• TASK REQUIREMENTS:
Retype all of the listing exactly, passing over any picture you find.

• EXTRACTED ENTRIES:
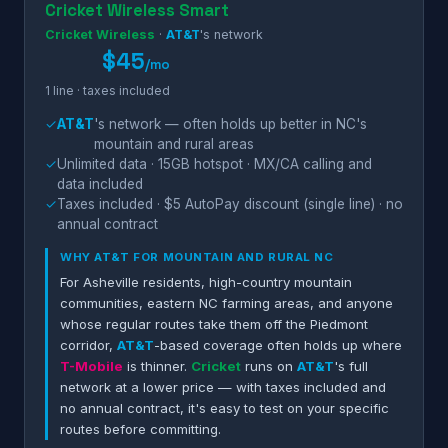
Cricket Wireless Smart
Cricket Wireless
·
AT&T
's network
$45
/mo
1 line · taxes included
✓
AT&T
's network — often holds up better in NC's
mountain and rural areas
✓
Unlimited data · 15GB hotspot · MX/CA calling and
data included
✓
Taxes included · $5 AutoPay discount (single line) · no
annual contract
WHY
AT&T
FOR MOUNTAIN AND RURAL NC
For Asheville residents, high-country mountain
communities, eastern NC farming areas, and anyone
whose regular routes take them off the Piedmont
corridor,
AT&T
-based coverage often holds up where
T-Mobile
is thinner.
Cricket
runs on
AT&T
's full
network at a lower price — with taxes included and
no annual contract, it's easy to test on your specific
routes before committing.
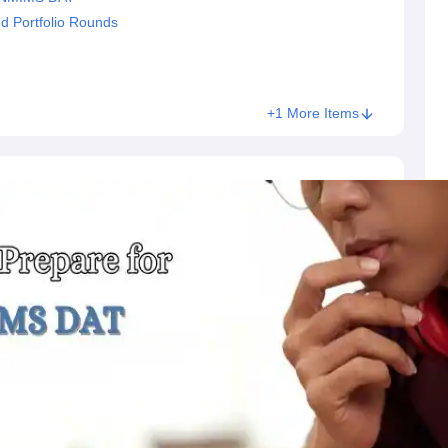
d Portfolio Rounds
+1 More Items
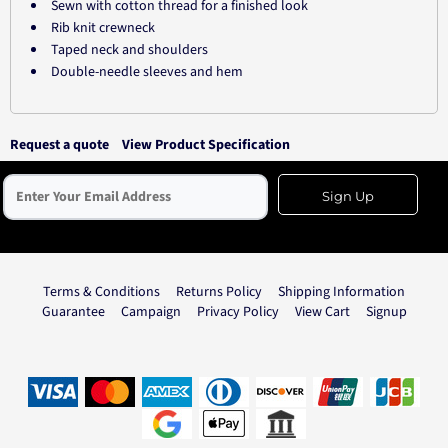
Sewn with cotton thread for a finished look
Rib knit crewneck
Taped neck and shoulders
Double-needle sleeves and hem
Request a quote
View Product Specification
Sign Up
Terms & Conditions
Returns Policy
Shipping Information
Guarantee
Campaign
Privacy Policy
View Cart
Signup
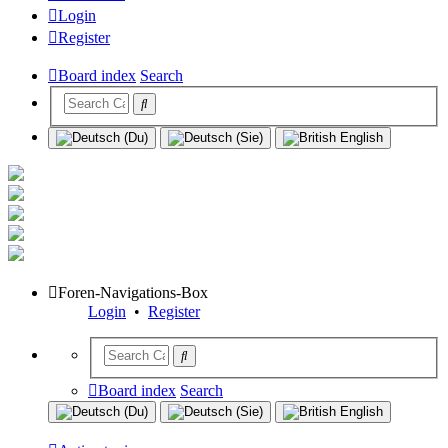
Login
Register
Board index
Search
Foren-Navigations-Box
Login
•
Register
Board index
Search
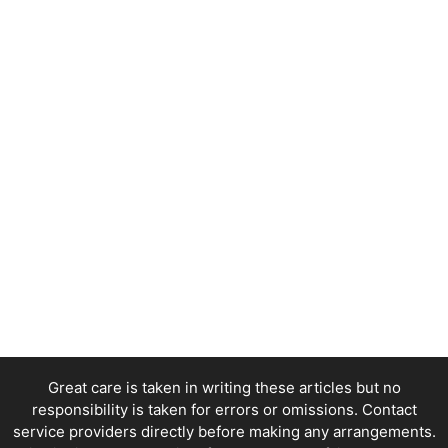
Great care is taken in writing these articles but no
responsibility is taken for errors or omissions. Contact
service providers directly before making any arrangements.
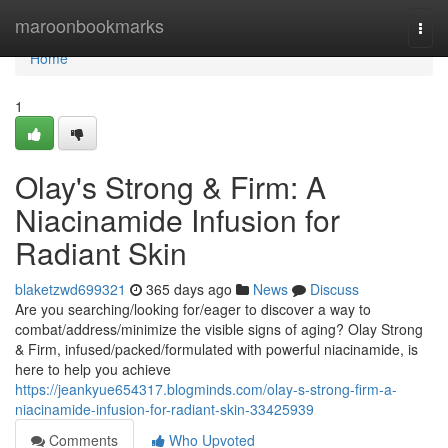
Home
maroonbookmarks
Togg
navi
Home
1
Olay's Strong & Firm: A
Niacinamide Infusion for
Radiant Skin
blaketzwd699321
365 days ago
News
Discuss
Are you searching/looking for/eager to discover a way to
combat/address/minimize the visible signs of aging? Olay Strong
& Firm, infused/packed/formulated with powerful niacinamide, is
here to help you achieve
https://jeankyue654317.blogminds.com/olay-s-strong-firm-a-
niacinamide-infusion-for-radiant-skin-33425939
Comments
Who Upvoted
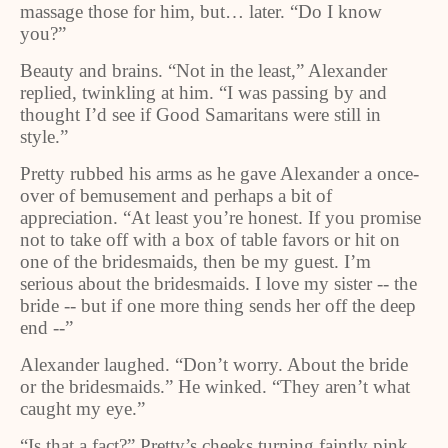
massage those for him, but… later. “Do I know
you?”
Beauty and brains. “Not in the least,” Alexander
replied, twinkling at him. “I was passing by and
thought I’d see if Good Samaritans were still in
style.”
Pretty rubbed his arms as he gave Alexander a once-
over of bemusement and perhaps a bit of
appreciation. “At least you’re honest. If you promise
not to take off with a box of table favors or hit on
one of the bridesmaids, then be my guest. I’m
serious about the bridesmaids. I love my sister -- the
bride -- but if one more thing sends her off the deep
end --”
Alexander laughed. “Don’t worry. About the bride
or the bridesmaids.” He winked. “They aren’t what
caught my eye.”
“Is that a fact?” Pretty’s cheeks turning faintly pink,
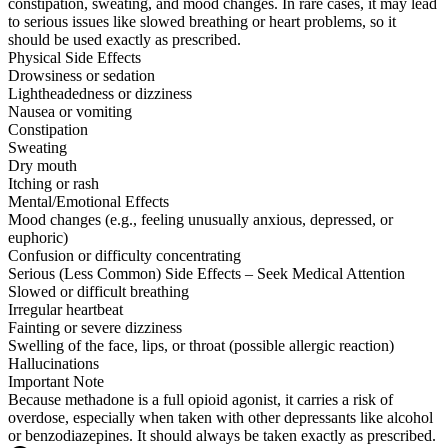
constipation, sweating, and mood changes. In rare cases, it may lead
to serious issues like slowed breathing or heart problems, so it
should be used exactly as prescribed.
Physical Side Effects
Drowsiness or sedation
Lightheadedness or dizziness
Nausea or vomiting
Constipation
Sweating
Dry mouth
Itching or rash
Mental/Emotional Effects
Mood changes (e.g., feeling unusually anxious, depressed, or
euphoric)
Confusion or difficulty concentrating
Serious (Less Common) Side Effects – Seek Medical Attention
Slowed or difficult breathing
Irregular heartbeat
Fainting or severe dizziness
Swelling of the face, lips, or throat (possible allergic reaction)
Hallucinations
Important Note
Because methadone is a full opioid agonist, it carries a risk of
overdose, especially when taken with other depressants like alcohol
or benzodiazepines. It should always be taken exactly as prescribed.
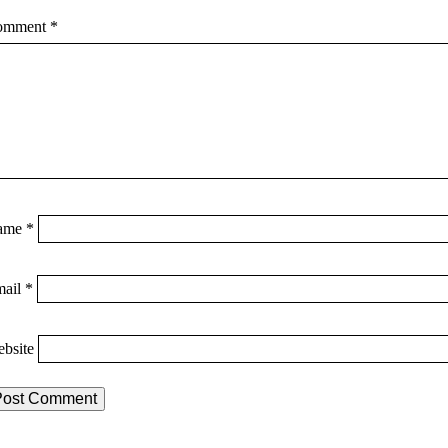
omment
*
ame
*
mail
*
bsite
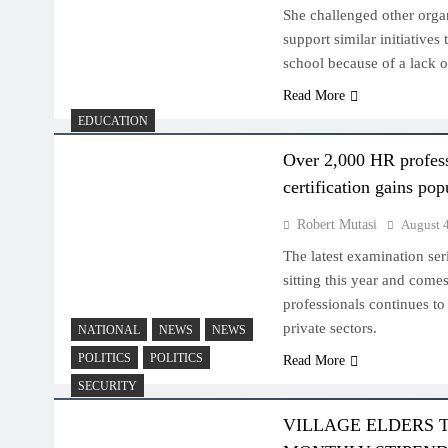
She challenged other orga
support similar initiatives
school because of a lack o
Read More
EDUCATION
Over 2,000 HR profes
certification gains pop
Robert Mutasi
August 
The latest examination se
sitting this year and come
professionals continues to 
private sectors.
NATIONAL
NEWS
NEWS
POLITICS
POLITICS
Read More
SECURITY
VILLAGE ELDERS 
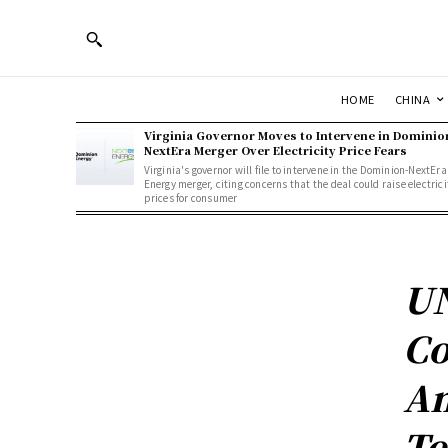
HOME
CHINA
Virginia Governor Moves to Intervene in Dominio
NextEra Merger Over Electricity Price Fears
Virginia's governor will file to intervene in the Dominion-NextEra
Energy merger, citing concerns that the deal could raise electrici
prices for consumer
UN
Co
Am
Te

• TASK SOLUTION:
Cricket Wireless Smart
Cricket Wireless
·
AT&T
's network
$45
/mo
1 line · taxes included
✓
AT&T
's network — often holds up better in NC's
mountain and rural areas
✓
Unlimited data · 15GB hotspot · MX/CA calling and
data included
✓
Taxes included · $5 AutoPay discount (single line) · no
annual contract
WHY
AT&T
FOR MOUNTAIN AND RURAL NC
For Asheville residents, high-country mountain
communities, eastern NC farming areas, and anyone
whose regular routes take them off the Piedmont
corridor,
AT&T
-based coverage often holds up where
T-Mobile
is thinner.
Cricket
runs on
AT&T
's full
network at a lower price — with taxes included and
no annual contract, it's easy to test on your specific
routes before committing.
d Portfolio Rounds
+1 More Items
Sewn with cotton thread for a finished look
Rib knit crewneck
Taped neck and shoulders
Double-needle sleeves and hem
Request a quote
View Product Specification
Sign Up
Terms & Conditions
Returns Policy
Shipping Information
Guarantee
Campaign
Privacy Policy
View Cart
Signup
Login
Register
Board index
Search
Foren-Navigations-Box
Login
•
Register
Board index
Search
Great care is taken in writing these articles but no
responsibility is taken for errors or omissions. Contact
service providers directly before making any arrangements.
Home
maroonbookmarks
Togg
navi
Home
1
Olay's Strong & Firm: A
Niacinamide Infusion for
Radiant Skin
blaketzwd699321
365 days ago
News
Discuss
Are you searching/looking for/eager to discover a way to
combat/address/minimize the visible signs of aging? Olay Strong
& Firm, infused/packed/formulated with powerful niacinamide, is
here to help you achieve
https://jeankyue654317.blogminds.com/olay-s-strong-firm-a-
niacinamide-infusion-for-radiant-skin-33425939
Comments
Who Upvoted
massage those for him, but… later. “Do I know
you?”
Beauty and brains. “Not in the least,” Alexander
replied, twinkling at him. “I was passing by and
thought I’d see if Good Samaritans were still in
style.”
Pretty rubbed his arms as he gave Alexander a once-
over of bemusement and perhaps a bit of
appreciation. “At least you’re honest. If you promise
not to take off with a box of table favors or hit on
one of the bridesmaids, then be my guest. I’m
serious about the bridesmaids. I love my sister -- the
bride -- but if one more thing sends her off the deep
end --”
Alexander laughed. “Don’t worry. About the bride
or the bridesmaids.” He winked. “They aren’t what
caught my eye.”
“Is that a fact?” Pretty’s cheeks turning faintly pink,
constipation, sweating, and mood changes. In rare cases, it may lead
to serious issues like slowed breathing or heart problems, so it
should be used exactly as prescribed.
Physical Side Effects
Drowsiness or sedation
Lightheadedness or dizziness
Nausea or vomiting
Constipation
Sweating
Dry mouth
Itching or rash
Mental/Emotional Effects
Mood changes (e.g., feeling unusually anxious, depressed, or
euphoric)
Confusion or difficulty concentrating
Serious (Less Common) Side Effects – Seek Medical Attention
Slowed or difficult breathing
Irregular heartbeat
Fainting or severe dizziness
Swelling of the face, lips, or throat (possible allergic reaction)
Hallucinations
Important Note
Because methadone is a full opioid agonist, it carries a risk of
overdose, especially when taken with other depressants like alcohol
or benzodiazepines. It should always be taken exactly as prescribed.
omment
*
ame
*
mail
*
bsite
She challenged other orga
support similar initiatives
school because of a lack o
Read More
EDUCATION
Over 2,000 HR profes
certification gains pop
Robert Mutasi
August 
The latest examination se
sitting this year and come
professionals continues to 
private sectors.
NATIONAL
NEWS
NEWS
POLITICS
POLITICS
Read More
SECURITY
VILLAGE ELDERS 
HOME
CHINA
Virginia Governor Moves to Intervene in Dominio
NextEra Merger Over Electricity Price Fears
Virginia's governor will file to intervene in the Dominion-NextEra
Energy merger, citing concerns that the deal could raise electrici
prices for consumer
UN
Co
Am
Te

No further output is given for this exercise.